Tim Kantor '07 is a performer at heart.
"It's kind of what I've always done," he said. "I'm a violinist, not a composer. I know the intricacies of the instrument."
Kantor plans to showcase that knowledge and love of performing in his Saturday recital, the culmination of a semester of advanced lessons with Bowdoin violin instructor Stephen Kecskemethy.
"When I'm performing, right now I'm the medium that transmits the art to the audience," he said. "I like being able to look at the audience when I play the music?it's a rush."
Kantor has a long history with the violin, as he started playing when he was three. He is a music major at Bowdoin, and played with an Italian orchestra during his semester abroad in Bologna.
"I started very young, and my parents wouldn't let me quit. I didn't want to be a musician because my parents were, so it was because of that reasoning and an immature adherence to that rebellion," Kantor said.
"I wouldn't have wanted to go to a conservatory," he continued. "Music is a big part of my life, but it would be really boring as the only part."
Kantor's mother, Virginia Weckstrom-Kantor, pianist and teacher at the Cleveland Institute of Music, will accompany him Saturday on Brahms's "Violin Sonata No. 3 in D Minor."
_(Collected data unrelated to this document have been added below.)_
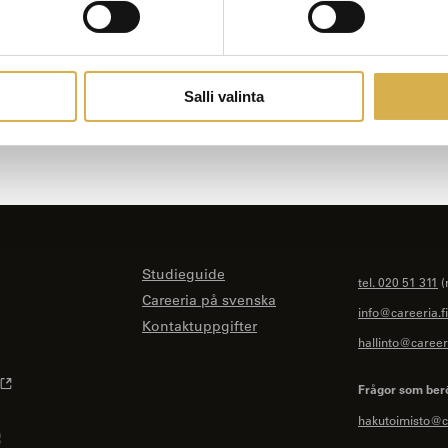
Salli valinta
Studieguide
tel. 020 51 311
(
Careeria på svenska
info@careeria.fi
Kontaktuppgifter
hallinto@careeri
Frågor som ber
hakutoimisto@ca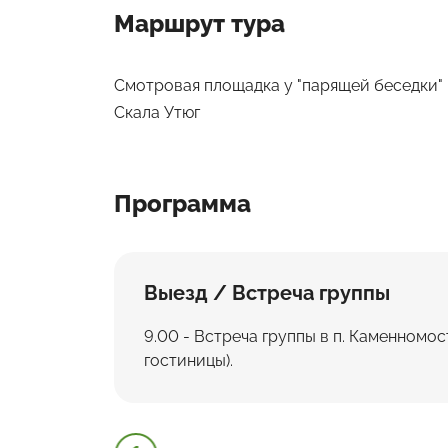
Маршрут тура
Смотровая площадка у "парящей беседки"
Скала Утюг
Программа
Выезд / Встреча группы
9.00 - Встреча группы в п. Каменномос
гостиницы).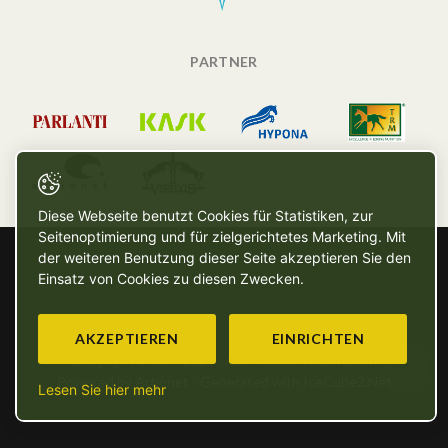
PARTNER
Diese Webseite benutzt Cookies für Statistiken, zur
Seitenoptimierung und für zielgerichtetes Marketing. Mit
der weiteren Benutzung dieser Seite akzeptieren Sie den
Einsatz von Cookies zu diesen Zwecken.
AKZEPTIEREN
EINRICHTEN
Copyright © SG - 2026 - Alle Rechte vorbehalten
Powered by Artionet
-
Generated with IceCube2.Net
Lesen Sie hier mehr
"I've been playing with her my whole life," Kantor said. "We work well together, and it makes everything easier. In the piece, the piano and violin are very much equal partners."
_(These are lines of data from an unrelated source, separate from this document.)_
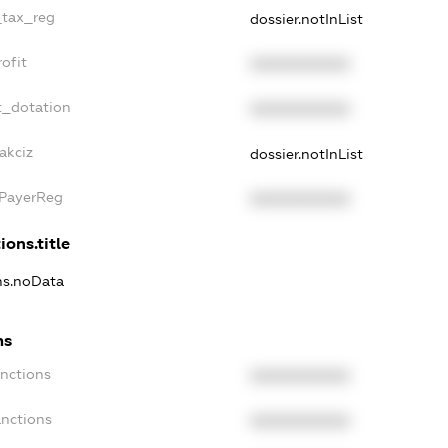
_tax_reg
dossier.notInList
ofit
XXXXXXXXXX
t_dotation
XXXXXXXXXX
akciz
dossier.notInList
xPayerReg
XXXXXXXXXX
ions.title
ons.noData
ns
anctions
XXXXXXXXXX
anctions
XXXXXXXXXX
In addition to playing the Brahms piece with his mother, Kantor elected to play two Paganini "Caprices" and Bach's "Partita No. 3 in E Major." The Bach piece offers a new challenge for Kantor because he will play it on a Baroque violin, which is the basis for his senior honors project with Professor of Music Mary Hunter.
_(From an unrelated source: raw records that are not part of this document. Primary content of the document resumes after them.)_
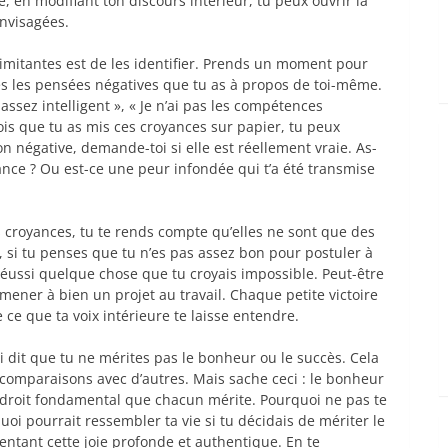
 en modifiant ton discours intérieur, tu peux ouvrir la
envisagées.
imitantes est de les identifier. Prends un moment pour
outes les pensées négatives que tu as à propos de toi-même.
ssez intelligent », « Je n’ai pas les compétences
ois que tu as mis ces croyances sur papier, tu peux
 négative, demande-toi si elle est réellement vraie. As-
ance ? Ou est-ce une peur infondée qui t’a été transmise
croyances, tu te rends compte qu’elles ne sont que des
 si tu penses que tu n’es pas assez bon pour postuler à
 réussi quelque chose que tu croyais impossible. Peut-être
 mener à bien un projet au travail. Chaque petite victoire
ce que ta voix intérieure te laisse entendre.
i dit que tu ne mérites pas le bonheur ou le succès. Cela
 comparaisons avec d’autres. Mais sache ceci : le bonheur
n droit fondamental que chacun mérite. Pourquoi ne pas te
oi pourrait ressembler ta vie si tu décidais de mériter le
ssentant cette joie profonde et authentique. En te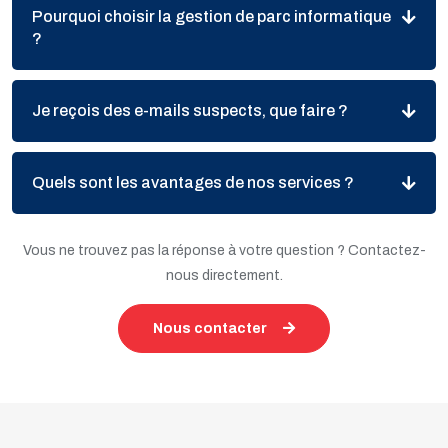
Pourquoi choisir la gestion de parc informatique
?
Je reçois des e-mails suspects, que faire ?
Quels sont les avantages de nos services ?
Vous ne trouvez pas la réponse à votre question ? Contactez-
nous directement.
Nous contacter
Kantor's honors project will be to create a manual on how to play the Baroque violin. The project will also explore playing Baroque and classical styles, which left room for the performer to improvise on the piece. A Baroque violin, in addition to having a shorter fingerboard and bow than the standard violin, has gut strings rather than steel strings, making a piece half a step lower on the musical scale than it would be on a standard violin.
"It creates problems with intonation and finding pitches, and you have to adjust your ear to the differences," Kantor said.
Now that Kantor has gravitated toward studying music, he is considering studying at the Cleveland Institute. Along with his mother, his father, accomplished violinist Paul Kantor, teaches there. Most likely, Tim would study the violin under his father.
When asked whether father or son had a better handle on the instrument, Kantor laughed and said, "He's definitely better. You get better at it the longer you do it, and my dad's better. He better know more about it than I do if I'm going to be studying under him."
Combining the technical challenges of Paganini, the depth of Brahms, and the challenge of Bach, Kantor's recital will be held Saturday at 7:30 p.m. in the Tillotson Room, Gibson Hall.